◆ **Information provided**
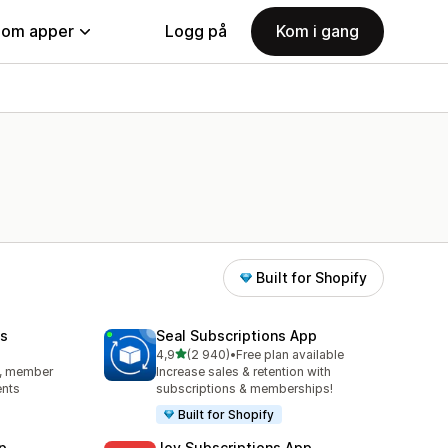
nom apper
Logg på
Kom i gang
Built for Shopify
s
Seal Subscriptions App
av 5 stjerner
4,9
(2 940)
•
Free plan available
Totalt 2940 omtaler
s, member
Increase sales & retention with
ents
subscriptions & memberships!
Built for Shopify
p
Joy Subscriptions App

◆ **Directions for this task**
The response is the exact set of lines from the one holding "Increase sales & retention with" through the last line of the material.

◆ **Finished task**
Increase sales & retention with
ents
subscriptions & memberships!
Built for Shopify
p
Joy Subscriptions App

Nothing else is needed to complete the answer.